Chocolate Crinkles are a favorite Christmas Cookie in this family. I start getting requests for these cookies right after Thanksgiving. A teen in the family who has a birthday in December requests them for a birthday gift. They are that good. These cookies taste like a brownie, chewy, moist and fudgy. As the cookies bake they will “crack” to give them a crinkled look. This recipe is from Betty Crocker’s Cooky Book, 1963 edition.
Chocolate Crinkle Cookies
1/2 cup vegetable oil
4 squares unsweetened chocolate (4 ounces), melted
2 cups granulated sugar
4 eggs
2 teaspoons vanilla
2 cups all-purpose flour
2 teaspoons baking powder
1/2 teaspoon salt
1-2 cups confectioners sugar, or more if needed
Mix oil, chocolate, and granulated sugar. Blend in one egg at a time until well mixed. Add vanilla. Measure flour by dipping method. Add baking powder and salt to the flour and add this into oil mixture. This will be a soft dough. Chill the dough several hours or overnight.

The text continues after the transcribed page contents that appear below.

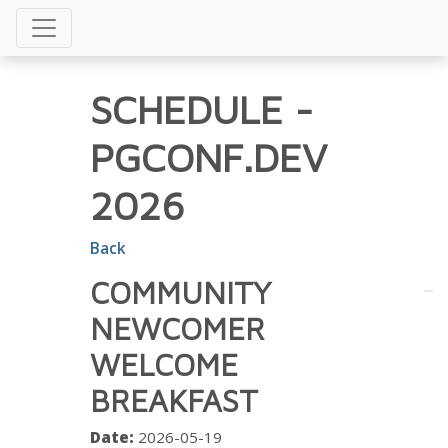
SCHEDULE
-
PGCONF.DEV
2026
Back
COMMUNITY
NEWCOMER
WELCOME
BREAKFAST
Date:
2026-05-19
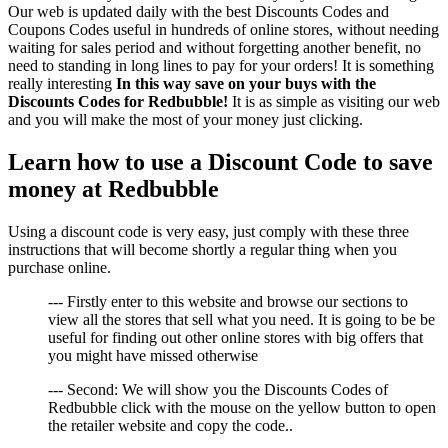
Our web is updated daily with the best Discounts Codes and
Coupons Codes useful in hundreds of online stores, without needing
waiting for sales period and without forgetting another benefit, no
need to standing in long lines to pay for your orders! It is something
really interesting
In this way save on your buys with the
Discounts Codes for Redbubble!
It is as simple as visiting our web
and you will make the most of your money just clicking.
Learn how to use a Discount Code to save
money at Redbubble
Using a discount code is very easy, just comply with these three
instructions that will become shortly a regular thing when you
purchase online.
--- Firstly enter to this website and browse our sections to
view all the stores that sell what you need. It is going to be be
useful for finding out other online stores with big offers that
you might have missed otherwise
--- Second: We will show you the Discounts Codes of
Redbubble click with the mouse on the yellow button to open
the retailer website and copy the code..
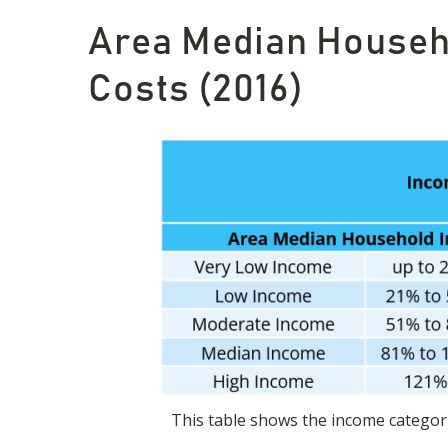
Area Median Househo
Costs (2016)
This table shows the income categori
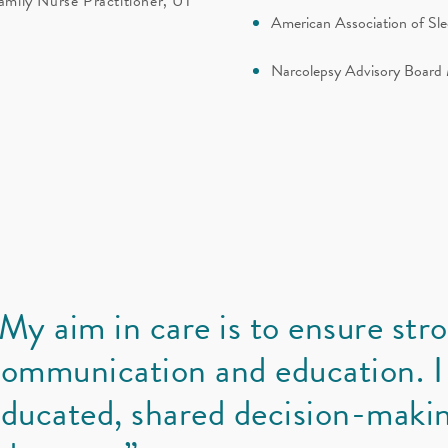
amily Nurse Practitioner, UT
American Association of S
Narcolepsy Advisory Boar
My aim in care is to ensure str
ommunication and education. I
ducated, shared decision-makin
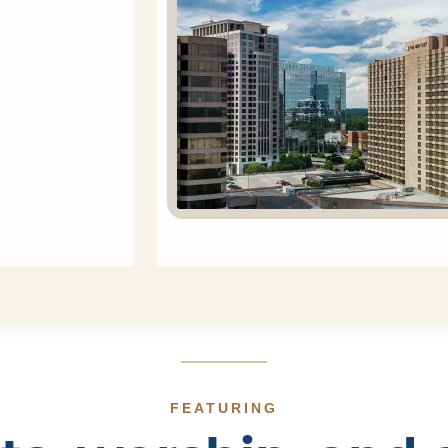
FEATURING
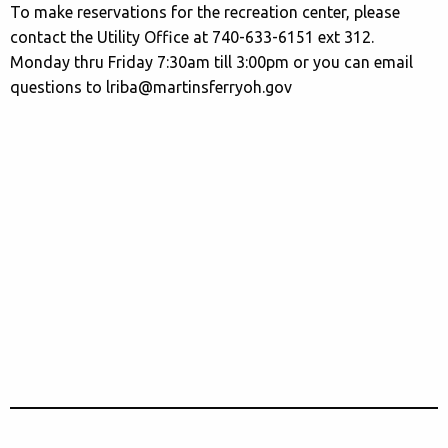
To make reservations for the recreation center, please
contact the Utility Office at 740-633-6151 ext 312.
Monday thru Friday 7:30am till 3:00pm or you can email
questions to lriba@martinsferryoh.gov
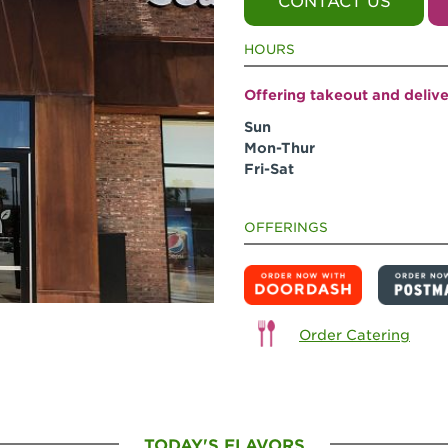
CONTACT US
HOURS
Offering takeout and deliv
Sun
Mon-Thur
Fri-Sat
OFFERINGS
Order Catering
TODAY'S FLAVORS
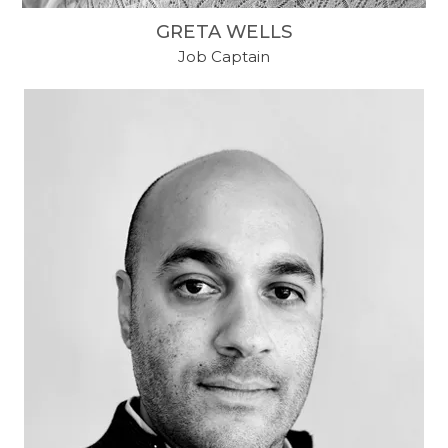
GRETA WELLS
Job Captain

Heat oven to 350°F. Drop teaspoonfuls of dough into confectioners sugar. Roll generously in sugar; shape into balls. Place 2″ apart on greased baking sheet or on a baking sheet lined with parchment paper. Bake 10 to 12 minutes; or until almost no imprint remains when touched lightly in center. Cool on baking sheet for 1 to 2 minutes before removing to a wire rack. Makes approximately 6 dozen cookies.